• [What is required] Among the entries below, how many lines have the word "Håkonsson"? Answer only with the number.

• [Records for processing]
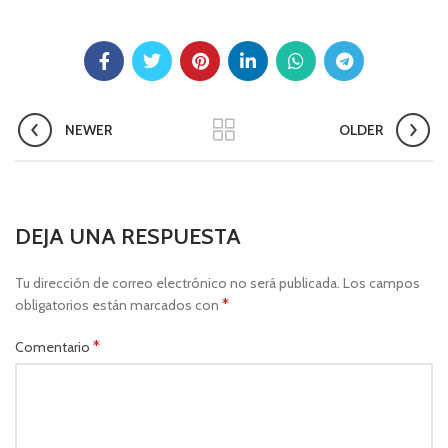
NEWER
OLDER
DEJA UNA RESPUESTA
Tu dirección de correo electrónico no será publicada.
Los campos
*
obligatorios están marcados con
*
Comentario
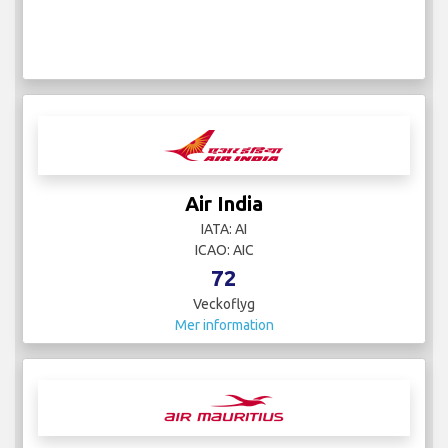
Air India
IATA: AI
ICAO: AIC
72
Veckoflyg
Mer information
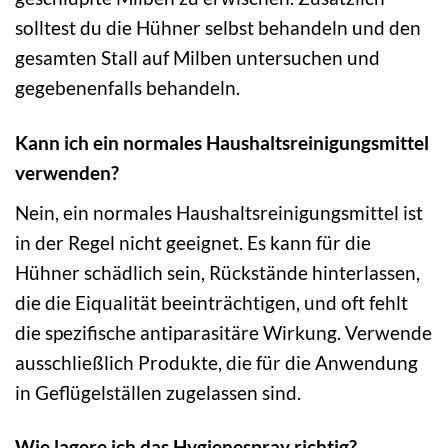
solltest du die Hühner selbst behandeln und den
gesamten Stall auf Milben untersuchen und
gegebenenfalls behandeln.
Kann ich ein normales Haushaltsreinigungsmittel
verwenden?
Nein, ein normales Haushaltsreinigungsmittel ist
in der Regel nicht geeignet. Es kann für die
Hühner schädlich sein, Rückstände hinterlassen,
die die Eiqualität beeinträchtigen, und oft fehlt
die spezifische antiparasitäre Wirkung. Verwende
ausschließlich Produkte, die für die Anwendung
in Geflügelställen zugelassen sind.
Wie lagere ich das Hygienespray richtig?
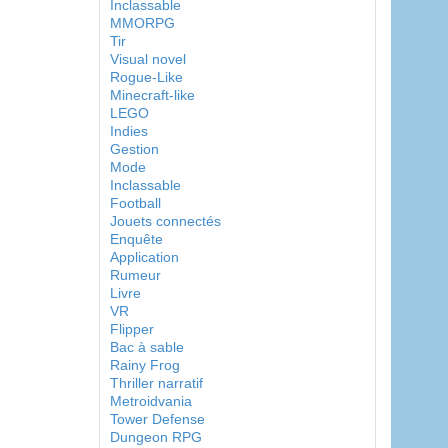
Inclassable
MMORPG
Tir
Visual novel
Rogue-Like
Minecraft-like
LEGO
Indies
Gestion
Mode
Inclassable
Football
Jouets connectés
Enquête
Application
Rumeur
Livre
VR
Flipper
Bac à sable
Rainy Frog
Thriller narratif
Metroidvania
Tower Defense
Dungeon RPG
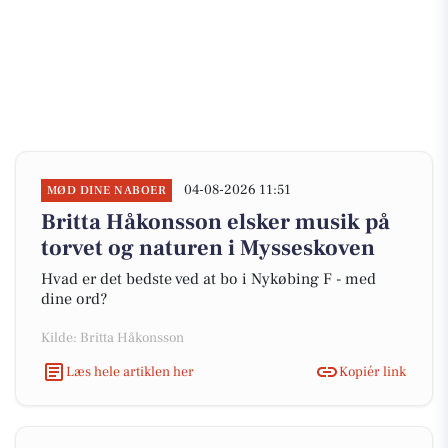
04-08-2026 11:51
MØD DINE NABOER
Britta Håkonsson elsker musik på
torvet og naturen i Mysseskoven
Hvad er det bedste ved at bo i Nykøbing F - med
dine ord?
Kilde: Britta Håkonsson
Læs hele artiklen her
Kopiér link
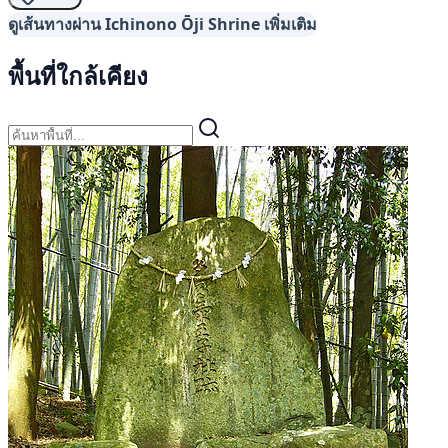
ดูเส้นทางผ่าน Ichinono Ōji Shrine เพิ่มเติม
พื้นที่ใกล้เคียง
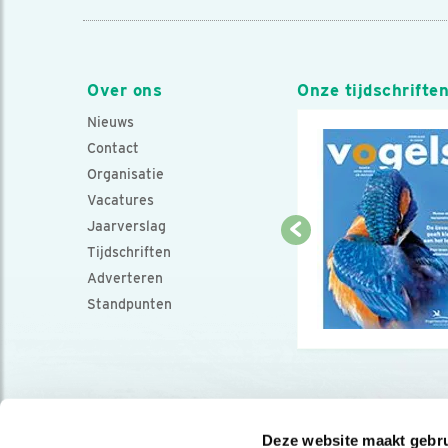
Over ons
Onze tijdschrifte
Nieuws
Contact
Organisatie
Vacatures
Jaarverslag
Tijdschriften
Adverteren
Standpunten
Deze website maakt gebru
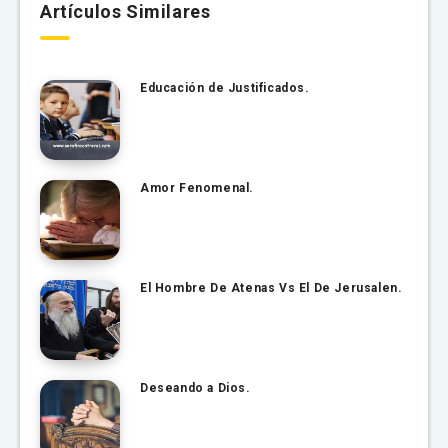
Artículos Similares
Educación de Justificados.
Amor Fenomenal.
El Hombre De Atenas Vs El De Jerusalen.
Deseando a Dios.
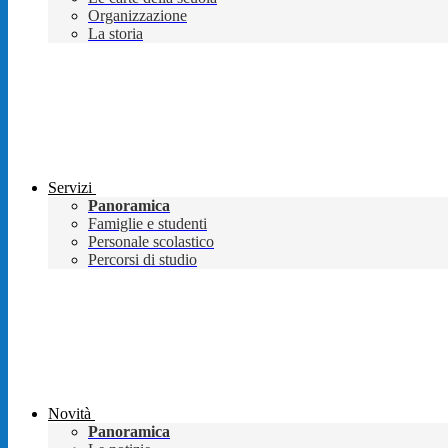
Organizzazione
La storia
Servizi
Panoramica
Famiglie e studenti
Personale scolastico
Percorsi di studio
Novità
Panoramica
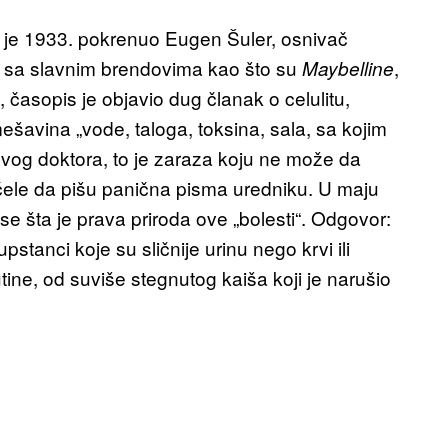
ji je 1933. pokrenuo Eugen Šuler, osnivač
 sa slavnim brendovima kao što su
,
Maybelline
 časopis je objavio dug članak o celulitu,
ešavina „vode, taloga, toksina, sala, sa kojim
og doktora, to je zaraza koju ne može da
čele da pišu panična pisma uredniku. U maju
se šta je prava priroda ove „bolesti“. Odgovor:
tanci koje su sličnije urinu nego krvi ili
ne, od suviše stegnutog kaiša koji je narušio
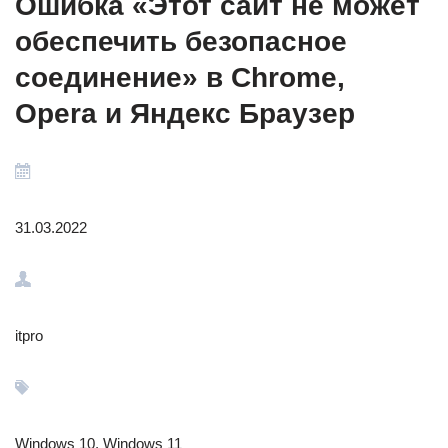
Ошибка «Этот сайт не может
обеспечить безопасное
соединение» в Chrome,
Opera и Яндекс Браузер
31.03.2022
itpro
Windows 10, Windows 11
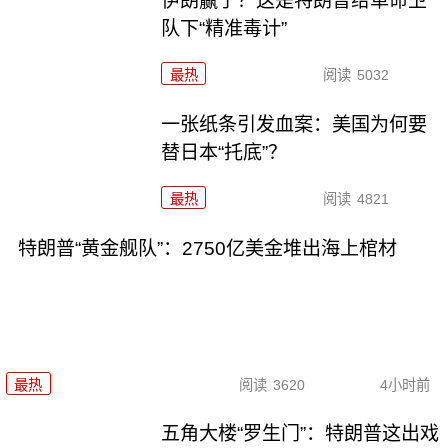
伊朗赢了？这是特朗普给革命卫
队下“精准毒计”
最热
阅读
5032
一张纸条引发血案：美国为何要
替日本“托底”？
最热
阅读
4821
特朗普“黄金舰队”：2750亿美金堆出海上棺材
最热
阅读
3620
4小时前
五角大楼“罗生门”：特朗普这出戏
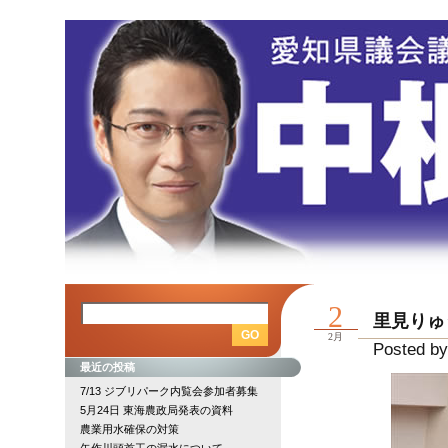
2
里見りゅ
2月
Posted by
最近の投稿
7/13 ジブリパーク内覧会参加者募集
5月24日 東海農政局発表の資料
農業用水確保の対策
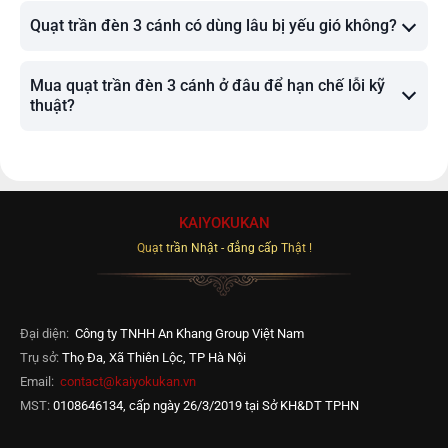
Quạt trần đèn 3 cánh có dùng lâu bị yếu gió không?
Mua quạt trần đèn 3 cánh ở đâu để hạn chế lỗi kỹ
thuật?
KAIYOKUKAN
Quạt trần Nhật - đẳng cấp Thật !
Đại diện:
Công ty TNHH An Khang Group Việt Nam
Trụ sở:
Thọ Đa, Xã Thiên Lộc, TP Hà Nội
Email:
contact@kaiyokukan.vn
MST:
0108646134, cấp ngày 26/3/2019 tại Sở KH&DT TPHN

• [Your solution] 2